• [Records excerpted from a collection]
<<<<

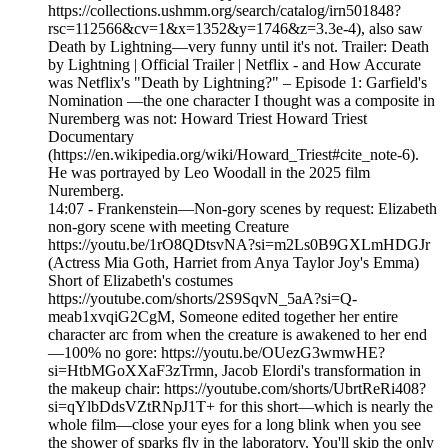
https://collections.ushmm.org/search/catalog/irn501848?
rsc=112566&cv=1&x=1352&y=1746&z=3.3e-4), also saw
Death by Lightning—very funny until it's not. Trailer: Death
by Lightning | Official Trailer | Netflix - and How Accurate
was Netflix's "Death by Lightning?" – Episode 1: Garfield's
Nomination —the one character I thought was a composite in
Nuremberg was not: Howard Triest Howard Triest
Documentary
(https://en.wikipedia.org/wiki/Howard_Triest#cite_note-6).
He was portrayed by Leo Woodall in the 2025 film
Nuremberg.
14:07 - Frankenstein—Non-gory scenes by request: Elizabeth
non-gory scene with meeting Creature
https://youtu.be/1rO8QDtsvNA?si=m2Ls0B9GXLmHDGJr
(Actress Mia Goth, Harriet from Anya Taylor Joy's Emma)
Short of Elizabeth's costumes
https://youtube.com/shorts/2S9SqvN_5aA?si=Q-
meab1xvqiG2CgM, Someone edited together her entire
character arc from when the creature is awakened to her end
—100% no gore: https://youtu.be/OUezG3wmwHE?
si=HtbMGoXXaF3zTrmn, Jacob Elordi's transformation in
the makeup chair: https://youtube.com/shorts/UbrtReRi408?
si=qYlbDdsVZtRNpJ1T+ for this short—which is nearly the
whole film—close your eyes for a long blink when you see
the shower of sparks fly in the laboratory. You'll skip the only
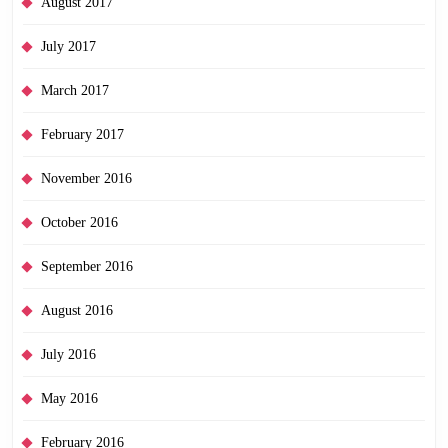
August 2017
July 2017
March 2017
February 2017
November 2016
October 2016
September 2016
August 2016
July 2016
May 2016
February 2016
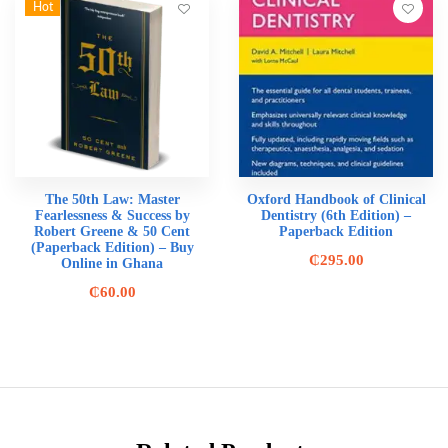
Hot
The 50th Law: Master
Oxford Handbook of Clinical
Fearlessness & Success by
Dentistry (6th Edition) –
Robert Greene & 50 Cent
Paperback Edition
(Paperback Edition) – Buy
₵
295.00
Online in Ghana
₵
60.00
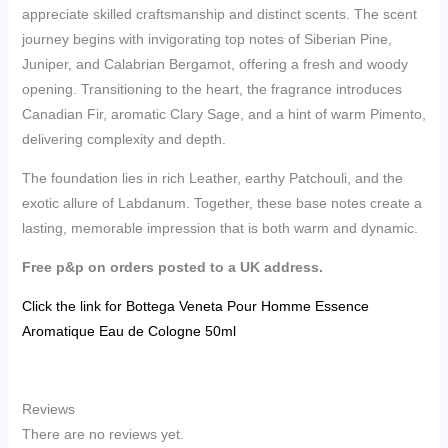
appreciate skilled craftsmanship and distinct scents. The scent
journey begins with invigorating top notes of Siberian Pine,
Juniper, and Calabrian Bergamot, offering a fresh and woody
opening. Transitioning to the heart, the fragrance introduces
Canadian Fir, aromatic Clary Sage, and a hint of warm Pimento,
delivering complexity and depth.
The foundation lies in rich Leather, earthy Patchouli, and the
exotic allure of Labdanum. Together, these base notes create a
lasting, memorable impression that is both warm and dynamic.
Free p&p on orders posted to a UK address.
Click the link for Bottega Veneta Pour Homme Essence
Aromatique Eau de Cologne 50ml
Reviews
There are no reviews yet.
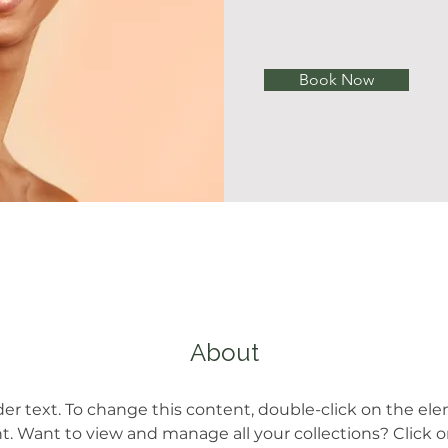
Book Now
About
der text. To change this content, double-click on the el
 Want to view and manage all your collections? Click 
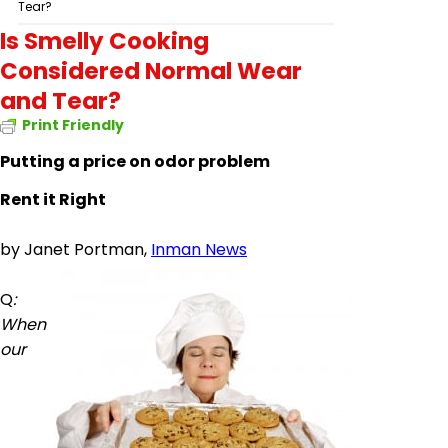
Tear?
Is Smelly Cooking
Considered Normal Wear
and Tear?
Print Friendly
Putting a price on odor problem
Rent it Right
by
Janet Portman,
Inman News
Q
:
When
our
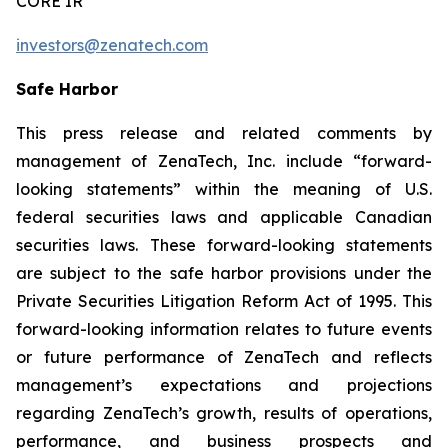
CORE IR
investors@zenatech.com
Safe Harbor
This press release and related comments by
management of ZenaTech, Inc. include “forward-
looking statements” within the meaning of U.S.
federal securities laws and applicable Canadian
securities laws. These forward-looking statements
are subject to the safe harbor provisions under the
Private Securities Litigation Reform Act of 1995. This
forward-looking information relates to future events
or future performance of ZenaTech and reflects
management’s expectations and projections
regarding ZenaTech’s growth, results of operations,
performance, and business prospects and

>>>>
<<<<

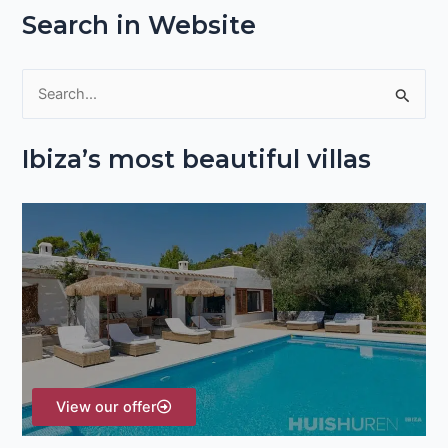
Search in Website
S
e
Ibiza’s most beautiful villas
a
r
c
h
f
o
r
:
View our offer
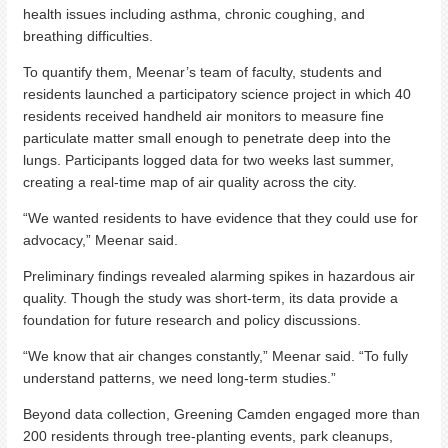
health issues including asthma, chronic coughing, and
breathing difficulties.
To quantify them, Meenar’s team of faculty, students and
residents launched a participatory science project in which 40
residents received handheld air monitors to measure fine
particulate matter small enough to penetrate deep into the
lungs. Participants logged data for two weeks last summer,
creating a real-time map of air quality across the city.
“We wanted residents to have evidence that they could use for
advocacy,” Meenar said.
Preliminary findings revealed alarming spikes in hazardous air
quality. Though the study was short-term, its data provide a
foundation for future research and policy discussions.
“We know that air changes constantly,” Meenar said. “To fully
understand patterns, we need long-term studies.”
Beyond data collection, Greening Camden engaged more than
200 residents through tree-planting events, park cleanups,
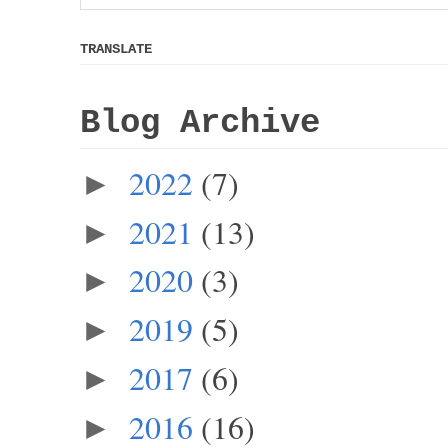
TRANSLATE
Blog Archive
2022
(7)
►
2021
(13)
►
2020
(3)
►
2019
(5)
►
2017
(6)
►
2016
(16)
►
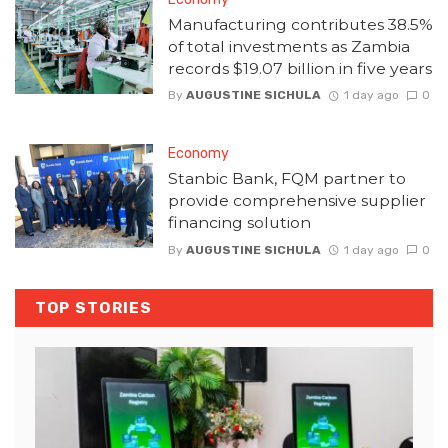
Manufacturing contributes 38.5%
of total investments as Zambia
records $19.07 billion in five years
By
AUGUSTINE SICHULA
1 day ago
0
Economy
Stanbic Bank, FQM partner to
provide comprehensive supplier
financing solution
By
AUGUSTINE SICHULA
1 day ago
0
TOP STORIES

>>>>

• [WHAT IS NEEDED] Taking the entries above, write out exactly the lines starting with the line containing "https://collections.ushmm.org/search/catalog/irn501848?" and going on through the line containing "Episode 1: Garfield's", both included, and nothing else.

• [REPLY TO THE TASK]
https://collections.ushmm.org/search/catalog/irn501848?
rsc=112566&cv=1&x=1352&y=1746&z=3.3e-4), also saw
Death by Lightning—very funny until it's not. Trailer: Death
by Lightning | Official Trailer | Netflix - and How Accurate
was Netflix's "Death by Lightning?" – Episode 1: Garfield's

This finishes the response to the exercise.